**Exercise goal:**
What's needed is a word-for-word retyping of the entries below, pictures omitted.

**Given information:**

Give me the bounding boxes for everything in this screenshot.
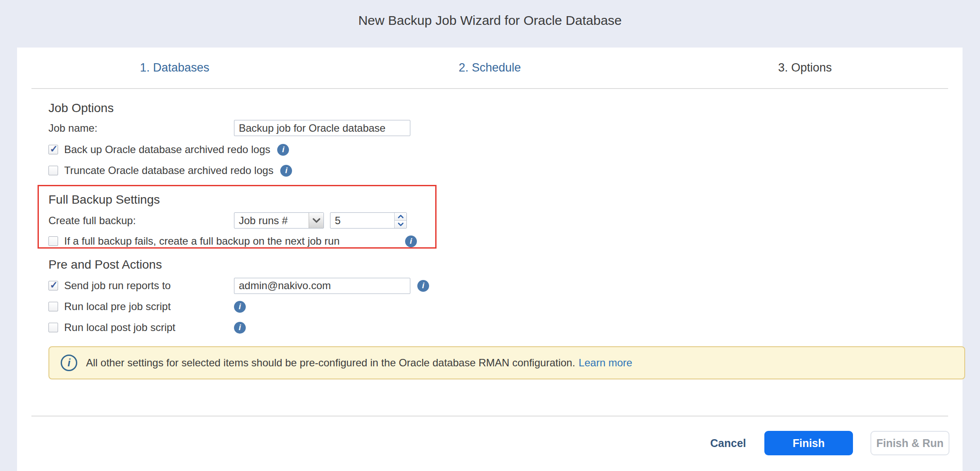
pre-script-label: Run local pre job script — [64, 300, 171, 313]
banner-text: All other settings for selected items sh… — [86, 357, 575, 369]
create-full-backup-label: Create full backup: — [48, 215, 234, 227]
tab-databases[interactable]: 1. Databases — [17, 61, 332, 75]
chevron-down-icon[interactable] — [309, 213, 323, 228]
wizard-dialog: 1. Databases 2. Schedule 3. Options Job … — [17, 48, 963, 471]
send-reports-checkbox[interactable] — [48, 281, 58, 290]
page-title: New Backup Job Wizard for Oracle Databas… — [0, 13, 980, 28]
backup-redo-logs-row: Back up Oracle database archived redo lo… — [48, 142, 965, 157]
create-full-backup-row: Create full backup: Job runs # — [48, 212, 435, 229]
finish-and-run-button[interactable]: Finish & Run — [870, 431, 949, 455]
info-icon[interactable]: i — [417, 280, 429, 292]
post-script-row: Run local post job script i — [48, 320, 965, 335]
full-backup-fail-row: If a full backup fails, create a full ba… — [48, 234, 426, 249]
post-script-label-group: Run local post job script — [48, 321, 234, 334]
info-icon[interactable]: i — [234, 322, 246, 334]
full-backup-settings-heading: Full Backup Settings — [48, 192, 435, 207]
info-icon[interactable]: i — [280, 165, 292, 177]
spinner-down-icon[interactable] — [395, 221, 406, 228]
full-backup-mode-value: Job runs # — [234, 215, 309, 227]
spinner-buttons — [394, 213, 406, 228]
pre-script-label-group: Run local pre job script — [48, 300, 234, 313]
send-reports-label-group: Send job run reports to — [48, 280, 234, 292]
spinner-up-icon[interactable] — [395, 213, 406, 221]
job-options-heading: Job Options — [48, 101, 965, 116]
rman-info-banner: i All other settings for selected items … — [48, 346, 965, 379]
post-script-label: Run local post job script — [64, 321, 175, 334]
pre-script-row: Run local pre job script i — [48, 299, 965, 314]
info-icon[interactable]: i — [234, 301, 246, 313]
job-name-label: Job name: — [48, 122, 234, 134]
tab-options[interactable]: 3. Options — [647, 61, 963, 75]
footer-actions: Cancel Finish Finish & Run — [709, 431, 949, 455]
wizard-steps: 1. Databases 2. Schedule 3. Options — [17, 48, 963, 88]
info-outline-icon: i — [61, 355, 77, 371]
learn-more-link[interactable]: Learn more — [579, 357, 633, 369]
info-icon[interactable]: i — [277, 144, 289, 156]
finish-button[interactable]: Finish — [764, 431, 853, 455]
truncate-redo-logs-checkbox[interactable] — [48, 166, 58, 175]
job-runs-input[interactable] — [330, 213, 394, 228]
job-runs-spinner — [330, 212, 407, 229]
full-backup-fail-checkbox[interactable] — [48, 236, 58, 246]
footer-divider — [31, 416, 948, 416]
pre-post-actions-heading: Pre and Post Actions — [48, 257, 965, 272]
info-icon[interactable]: i — [405, 236, 417, 247]
cancel-button[interactable]: Cancel — [709, 437, 747, 450]
send-reports-label: Send job run reports to — [64, 280, 171, 292]
tab-schedule[interactable]: 2. Schedule — [332, 61, 647, 75]
send-reports-row: Send job run reports to i — [48, 278, 965, 293]
backup-redo-logs-checkbox[interactable] — [48, 145, 58, 154]
report-email-input[interactable] — [234, 278, 410, 294]
truncate-redo-logs-row: Truncate Oracle database archived redo l… — [48, 163, 965, 178]
job-name-input[interactable] — [234, 120, 410, 136]
post-script-checkbox[interactable] — [48, 323, 58, 332]
truncate-redo-logs-label: Truncate Oracle database archived redo l… — [64, 164, 273, 177]
full-backup-mode-select[interactable]: Job runs # — [234, 212, 324, 229]
options-form: Job Options Job name: Back up Oracle dat… — [48, 89, 965, 379]
pre-script-checkbox[interactable] — [48, 302, 58, 311]
job-name-row: Job name: — [48, 120, 965, 136]
backup-redo-logs-label: Back up Oracle database archived redo lo… — [64, 143, 270, 156]
full-backup-settings-highlight: Full Backup Settings Create full backup:… — [38, 185, 437, 249]
full-backup-fail-label: If a full backup fails, create a full ba… — [64, 235, 340, 247]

**Answer for the task:**
Give me the bounding boxes for everything in this screenshot.
pre-script-label: Run local pre job script — [64, 300, 171, 313]
banner-text: All other settings for selected items sh… — [86, 357, 575, 369]
create-full-backup-label: Create full backup: — [48, 215, 234, 227]
tab-databases[interactable]: 1. Databases — [17, 61, 332, 75]
chevron-down-icon[interactable] — [309, 213, 323, 228]
wizard-dialog: 1. Databases 2. Schedule 3. Options Job … — [17, 48, 963, 471]
send-reports-checkbox[interactable] — [48, 281, 58, 290]
page-title: New Backup Job Wizard for Oracle Databas… — [0, 13, 980, 28]
backup-redo-logs-row: Back up Oracle database archived redo lo… — [48, 142, 965, 157]
create-full-backup-row: Create full backup: Job runs # — [48, 212, 435, 229]
finish-and-run-button[interactable]: Finish & Run — [870, 431, 949, 455]
info-icon[interactable]: i — [417, 280, 429, 292]
post-script-row: Run local post job script i — [48, 320, 965, 335]
full-backup-fail-row: If a full backup fails, create a full ba… — [48, 234, 426, 249]
post-script-label-group: Run local post job script — [48, 321, 234, 334]
info-icon[interactable]: i — [234, 322, 246, 334]
full-backup-settings-heading: Full Backup Settings — [48, 192, 435, 207]
info-icon[interactable]: i — [280, 165, 292, 177]
spinner-down-icon[interactable] — [395, 221, 406, 228]
full-backup-mode-value: Job runs # — [234, 215, 309, 227]
spinner-buttons — [394, 213, 406, 228]
pre-script-label-group: Run local pre job script — [48, 300, 234, 313]
send-reports-label-group: Send job run reports to — [48, 280, 234, 292]
spinner-up-icon[interactable] — [395, 213, 406, 221]
job-options-heading: Job Options — [48, 101, 965, 116]
rman-info-banner: i All other settings for selected items … — [48, 346, 965, 379]
post-script-label: Run local post job script — [64, 321, 175, 334]
pre-script-row: Run local pre job script i — [48, 299, 965, 314]
info-icon[interactable]: i — [234, 301, 246, 313]
job-name-label: Job name: — [48, 122, 234, 134]
tab-options[interactable]: 3. Options — [647, 61, 963, 75]
footer-actions: Cancel Finish Finish & Run — [709, 431, 949, 455]
wizard-steps: 1. Databases 2. Schedule 3. Options — [17, 48, 963, 88]
info-outline-icon: i — [61, 355, 77, 371]
learn-more-link[interactable]: Learn more — [579, 357, 633, 369]
info-icon[interactable]: i — [277, 144, 289, 156]
finish-button[interactable]: Finish — [764, 431, 853, 455]
truncate-redo-logs-checkbox[interactable] — [48, 166, 58, 175]
job-runs-input[interactable] — [330, 213, 394, 228]
job-runs-spinner — [330, 212, 407, 229]
full-backup-fail-checkbox[interactable] — [48, 236, 58, 246]
footer-divider — [31, 416, 948, 416]
pre-post-actions-heading: Pre and Post Actions — [48, 257, 965, 272]
info-icon[interactable]: i — [405, 236, 417, 247]
cancel-button[interactable]: Cancel — [709, 437, 747, 450]
send-reports-label: Send job run reports to — [64, 280, 171, 292]
tab-schedule[interactable]: 2. Schedule — [332, 61, 647, 75]
send-reports-row: Send job run reports to i — [48, 278, 965, 293]
backup-redo-logs-checkbox[interactable] — [48, 145, 58, 154]
report-email-input[interactable] — [234, 278, 410, 294]
truncate-redo-logs-row: Truncate Oracle database archived redo l… — [48, 163, 965, 178]
job-name-input[interactable] — [234, 120, 410, 136]
post-script-checkbox[interactable] — [48, 323, 58, 332]
truncate-redo-logs-label: Truncate Oracle database archived redo l… — [64, 164, 273, 177]
full-backup-mode-select[interactable]: Job runs # — [234, 212, 324, 229]
options-form: Job Options Job name: Back up Oracle dat… — [48, 89, 965, 379]
pre-script-checkbox[interactable] — [48, 302, 58, 311]
job-name-row: Job name: — [48, 120, 965, 136]
backup-redo-logs-label: Back up Oracle database archived redo lo… — [64, 143, 270, 156]
full-backup-settings-highlight: Full Backup Settings Create full backup:… — [38, 185, 437, 249]
full-backup-fail-label: If a full backup fails, create a full ba… — [64, 235, 340, 247]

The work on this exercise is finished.